Zum Gastkommentar von
Kurt Baier, 19. April

Sind die USA schuld am Ukraine-Krieg?

Für den Verfasser des Textes besteht das Leben anscheinend nur aus Verkauf, Handel, Gewinn. Er schreibt, was wir von Russland kaufen und wie abhängig wir davon sind.

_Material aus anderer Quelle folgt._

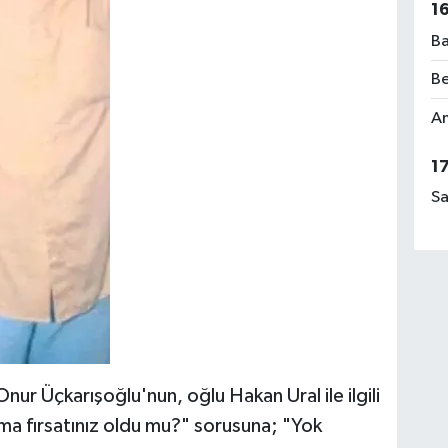
1
Ba
Be
Am
1
Sa
ur Üçkarışoğlu'nun, oğlu Hakan Ural ile ilgili
şma fırsatınız oldu mu?" sorusuna; "Yok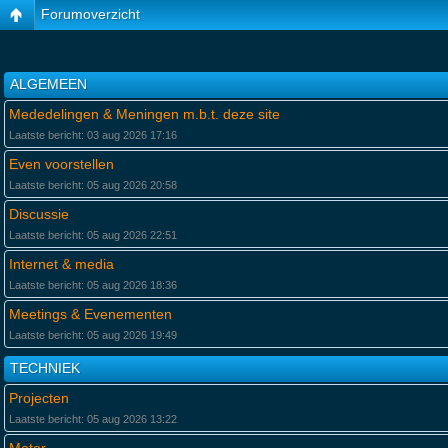
Forumoverzicht
ALGEMEEN
Mededelingen & Meningen m.b.t. deze site
Laatste bericht: 03 aug 2026 17:16
Even voorstellen
Laatste bericht: 05 aug 2026 20:58
Discussie
Laatste bericht: 05 aug 2026 22:51
Internet & media
Laatste bericht: 05 aug 2026 18:36
Meetings & Evenementen
Laatste bericht: 05 aug 2026 19:49
TECHNIEK
Projecten
Laatste bericht: 05 aug 2026 13:22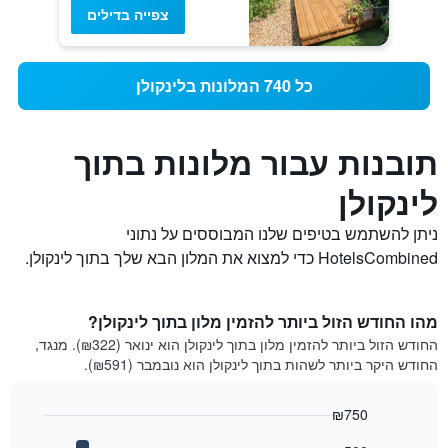
צפייה בדילים
כל 740 המלונות בלינקולן
תובנות עבור מלונות בתוך
לינקולן
ניתן להשתמש בטיפים שלנו המבוססים על נתוני
HotelsCombined כדי למצוא את המלון הבא שלך בתוך לינקולן.
מהו החודש הזול ביותר להזמין מלון בתוך לינקולן?
החודש הזול ביותר להזמין מלון בתוך לינקולן הוא ינואר (₪322). מנגד,
החודש היקר ביותר לשהות בתוך לינקולן הוא נובמבר (₪591).
₪750
Bar
Chart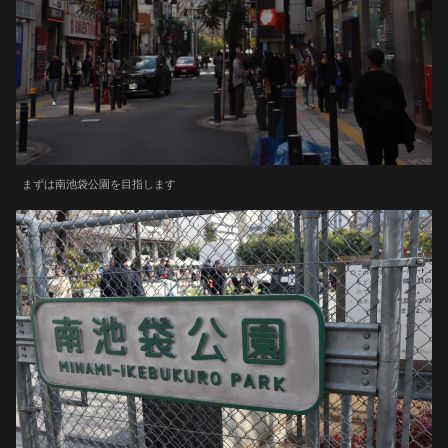
まずは南池袋公園を目指します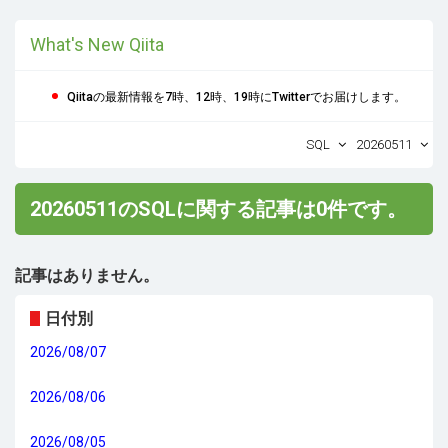
What's New Qiita
Qiitaの最新情報を7時、12時、19時にTwitterでお届けします。
SQL
20260511
20260511のSQLに関する記事は0件です。
記事はありません。
日付別
2026/08/07
2026/08/06
2026/08/05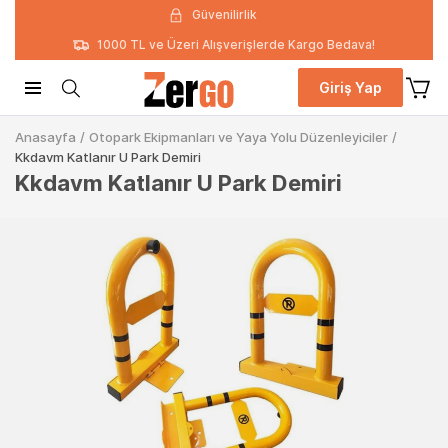
Güvenilirlik
1000 TL ve Üzeri Alışverişlerde Kargo Bedava!
Giriş Yap
Anasayfa
/
Otopark Ekipmanları ve Yaya Yolu Düzenleyiciler
/
Kkdavm Katlanır U Park Demiri
Kkdavm Katlanır U Park Demiri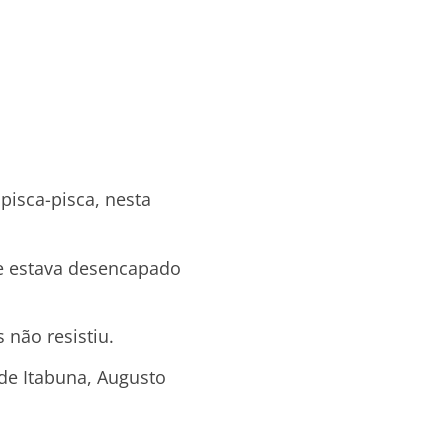
isca-pisca, nesta
que estava desencapado
 não resistiu.
 de Itabuna, Augusto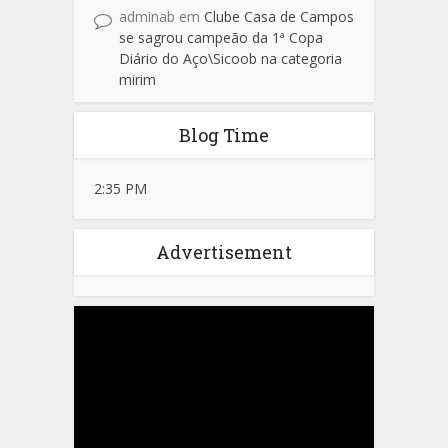
adminab
em
Clube Casa de Campos
se sagrou campeão da 1ª Copa
Diário do Aço\Sicoob na categoria
mirim
Blog Time
2:35 PM
Advertisement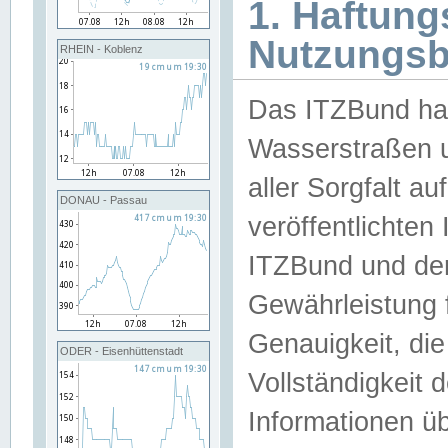
1. Haftun
Nutzungs
RHEIN - Koblenz
Das ITZBund han
Wasserstraßen u
aller Sorgfalt au
DONAU - Passau
veröffentlichte
ITZBund und de
Gewährleistung fü
Genauigkeit, die 
ODER - Eisenhüttenstadt
Vollständigkeit
Informationen 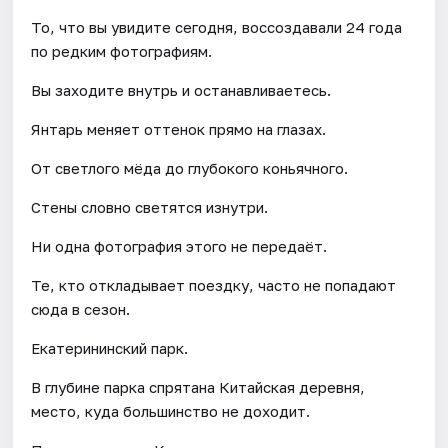
То, что вы увидите сегодня, воссоздавали 24 года
по редким фотографиям.
Вы заходите внутрь и останавливаетесь.
Янтарь меняет оттенок прямо на глазах.
От светлого мёда до глубокого коньячного.
Стены словно светятся изнутри.
Ни одна фотография этого не передаёт.
Те, кто откладывает поездку, часто не попадают
сюда в сезон.
Екатерининский парк.
В глубине парка спрятана Китайская деревня,
место, куда большинство не доходит.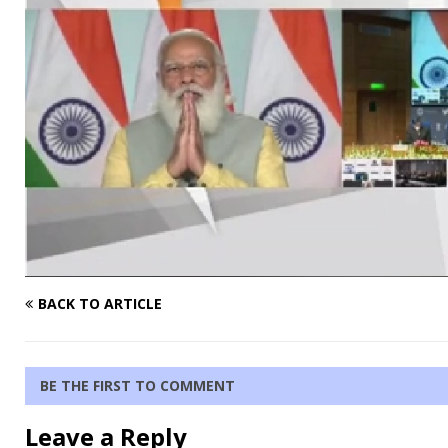
BACK TO ARTICLE
BE THE FIRST TO COMMENT
Leave a Reply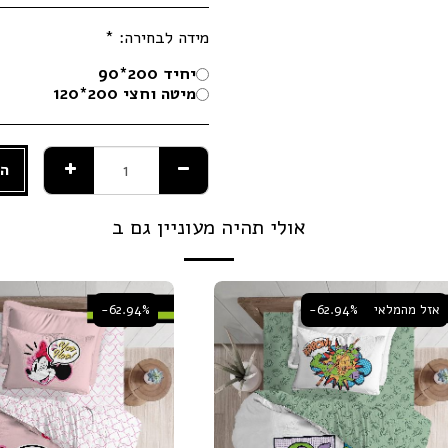
מידה לבחירה:
*
יחיד 200*90
מיטה וחצי 200*120
הו
אולי תהיה מעוניין גם ב
אזל מהמלאי
-62.94%
-62.94%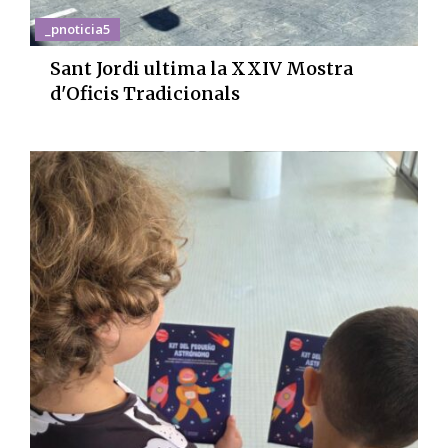
_pnoticia5
Sant Jordi ultima la XXIV Mostra
d'Oficis Tradicionals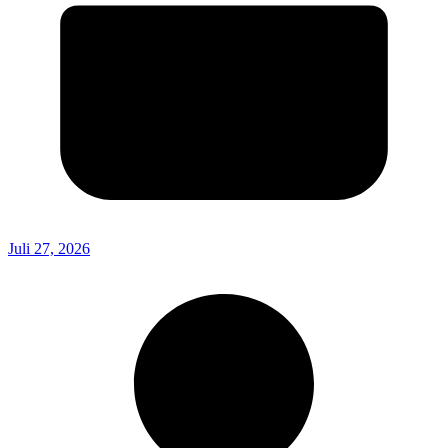
Juli 27, 2026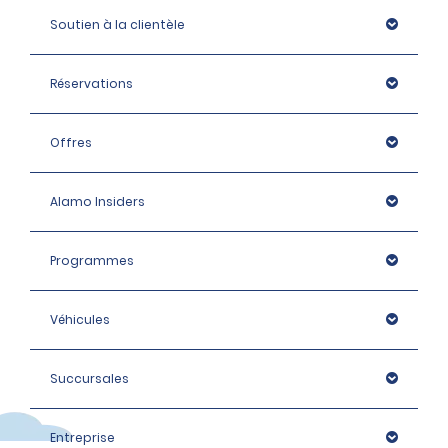
Soutien à la clientèle
Réservations
Offres
Alamo Insiders
Programmes
Véhicules
Succursales
Entreprise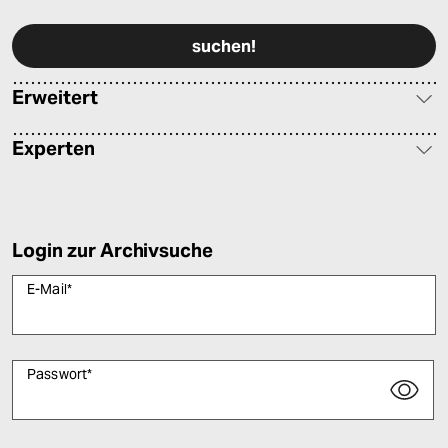
Bitte füllen Sie alle Pflichtfelder (*) aus, um fortfahren zu können.
Erweitert
Experten
Login zur Archivsuche
E-Mail
*
Passwort
*
Bitte füllen Sie alle Pflichtfelder (*) aus, um fortfahren zu können.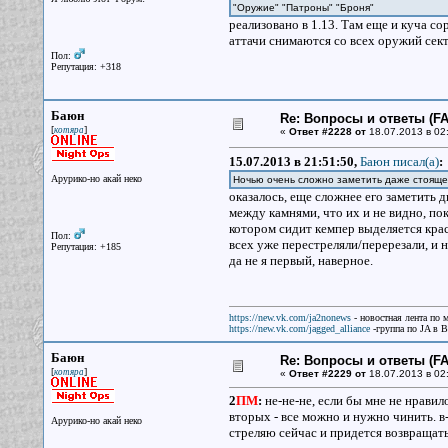
"Оружие" "Патроны" "Броня"
реализовано в 1.13. Там еще и куча с
аттачи снимаются со всех оружий сект
Пол:
Репутация: +318
Баюн
Re: Вопросы и ответы (FAQ
[
]
котяра
«
Ответ #2228 от
18.07.2013 в 02
15.07.2013 в 21:51:50,
Баюн писал(a)
:
Арурико-но акай неко
Ночью очень сложно заметить даже стояще
оказалось, еще сложнее его заметить 
между камнями, что их и не видно, по
котором сидит кемпер выделяется крас
Пол:
всех уже перестреляли/перерезали, и 
Репутация: +185
да не я первый, наверное.
https://new.vk.com/ja2nonews
- новостная лента по 
https://new.vk.com/jagged_alliance
-группа по JA в 
Баюн
Re: Вопросы и ответы (FAQ
[
]
котяра
«
Ответ #2229 от
18.07.2013 в 02
2
ПМ
:
не-не-не, если бы мне не нравило
вторых - все можно и нужно чинить. в-
Арурико-но акай неко
стреляю сейчас и придется возвращат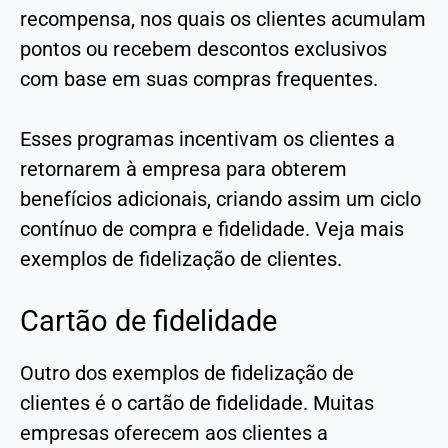
recompensa, nos quais os clientes acumulam
pontos ou recebem descontos exclusivos
com base em suas compras frequentes.
Esses programas incentivam os clientes a
retornarem à empresa para obterem
benefícios adicionais, criando assim um ciclo
contínuo de compra e fidelidade. Veja mais
exemplos de fidelização de clientes.
Cartão de fidelidade
Outro dos exemplos de fidelização de
clientes é o cartão de fidelidade. Muitas
empresas oferecem aos clientes a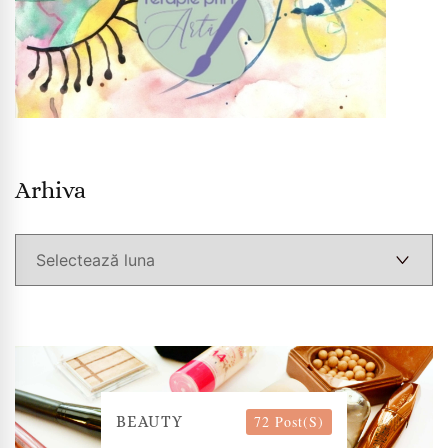
Arhiva
Arhiva
72 Post(s)
BEAUTY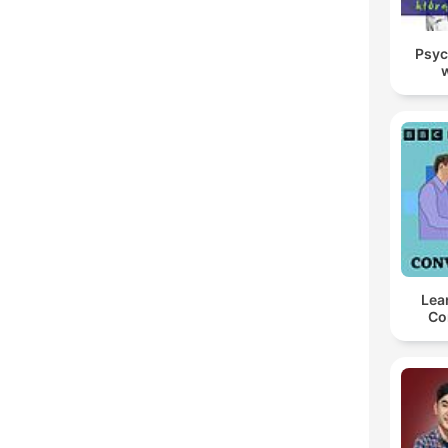
Psyc
Lea
Co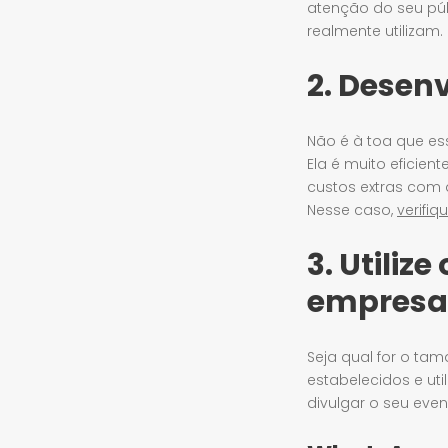
atenção do seu pú
realmente utilizam
2. Desen
Não é à toa que es
Ela é muito eficie
custos extras com 
Nesse caso,
verifi
3. Utiliz
empresa
Seja qual for o ta
estabelecidos e ut
divulgar o seu even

Dass der Kriegsverbrecher Wladimir Putin, nachdem er bereits einige Länder "zurückgeholt" hat und im Nahen Osten und in Afrika Kriege schürt, jetzt Millionen unschuldiger Menschen eines freien Staates bedrängt und vernichtet, ist Kurt Baier offenbar unbekannt: Er schreibt wörtlich, dass die Amerikaner Russen und Ukrainer gegeneinander in einen Krieg gehetzt und es geschafft hätten, die wirtschaftliche Zusammenarbeit in Europa zu stören.

Was sollen Verhandlungen mit einem Kriegsverbrecher bringen, der droht, sogar Atomwaffen einzusetzen, um seine Allmachtsfantasien durchzusetzen ?

Manfred Köppl,

2500 Baden

Eine Pflicht zu Hilfe
und Widerstand

Gibt es tatsächlich Menschen, die - nach allem, was über die Person Putin bekannt ist - daran glauben, mit einem machtbesessenen Aggressor auf Augenhöhe verhandeln zu können? Die es lieber sehen, wenn ein Staat nach dem anderen einem angestrebten Großreich "einverleibt" wird? Besteht hier nicht die Verpflichtung, dem einen Riegel vorzuschieben und klarzustellen: Bis hierher und nicht weiter? Ist Widerstand hier nicht eine Menschenpflicht? Natürlich hätte es zu diesem Krieg niemals kommen dürfen. Aber nun der Ukraine keine Waffen zu liefern, ist völlig falsch.

Elfriede Tahbaz,

per E-Mail

Zum Artikel von Michael Schmölzer und Alexander Dworzak, 21. April

Gezeichnet durch Kriegsverletzungen

Meist wird in Bezug auf den Ukraine-Krieg nur von schweren Waffen, überlegener Feuerkraft und Waffenlieferungen gesprochen. Die Zahl der Kriegsversehrten ist bereits hoch, und sie wird noch ansteigen. Kann sich jemand vorstellen, was Kriegsverletzung für den Einzelnen bedeuten? Entstellung durch Verbrennungen, Verkohlungen, Amputationen und unzählige äußere und innere Verletzungen. Gezeichnete, traumatisierte Opfer. Was für ein Leben haben die vor sich? Eines in Würde und Freiheit oder als bedauernswerte Individuen, deren Zukunft für eine Idee im weitesten Sinn zerstört wurde?

Stellen wir uns vor, wir wären das Opfer, und dann entscheiden wir über Waffenlieferungen oder Verhandlungen. Wladimir Putin ist nicht Josef Stalin, Putin ist nicht Adolf Hitler. Putin ist Putin.